From the line containing "Client Grievance (65, 1349)" to the last line of the listing below, repeat every line exactly, and output nothing else.
INPUT RECORDS: Begin
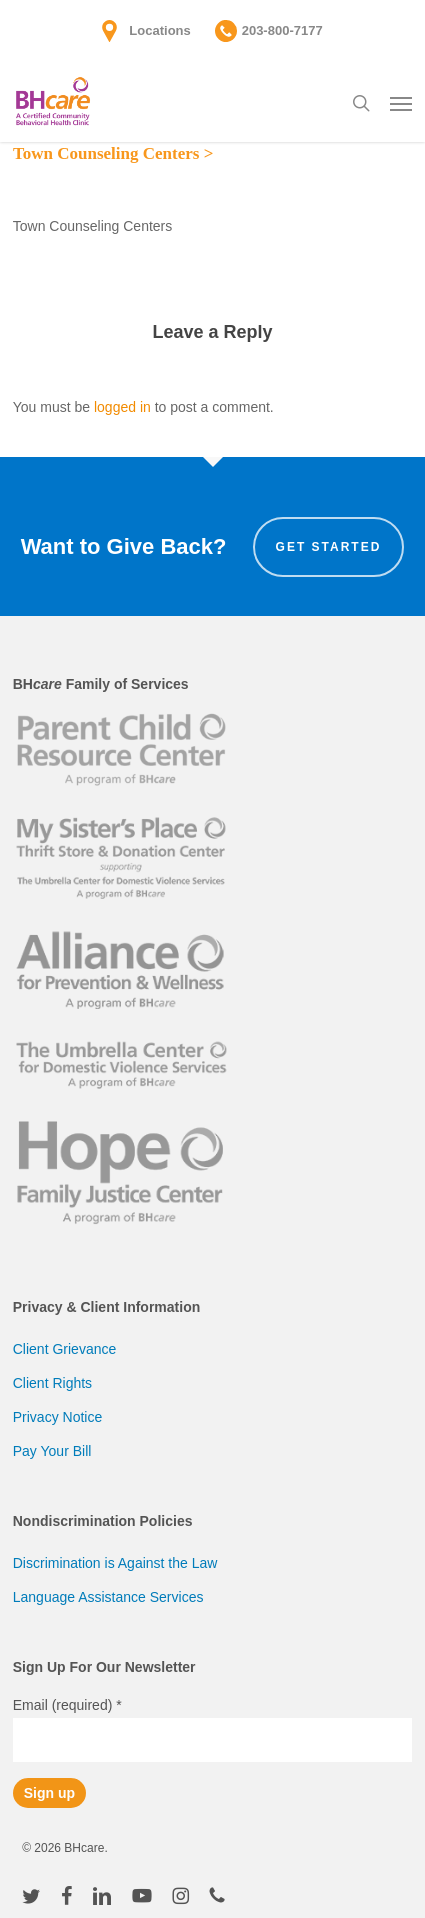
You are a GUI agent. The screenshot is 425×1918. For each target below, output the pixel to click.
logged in (122, 407)
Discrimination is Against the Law (115, 1563)
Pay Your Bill (52, 1451)
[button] (401, 103)
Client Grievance (65, 1349)
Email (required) (67, 1705)
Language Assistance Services (108, 1597)
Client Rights (52, 1383)
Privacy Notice (57, 1417)
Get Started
INPUT RECORDS: End
RESULT →
Client Grievance (65, 1349)
Email (required) (67, 1705)
Language Assistance Services (108, 1597)
Client Rights (52, 1383)
Privacy Notice (57, 1417)
Get Started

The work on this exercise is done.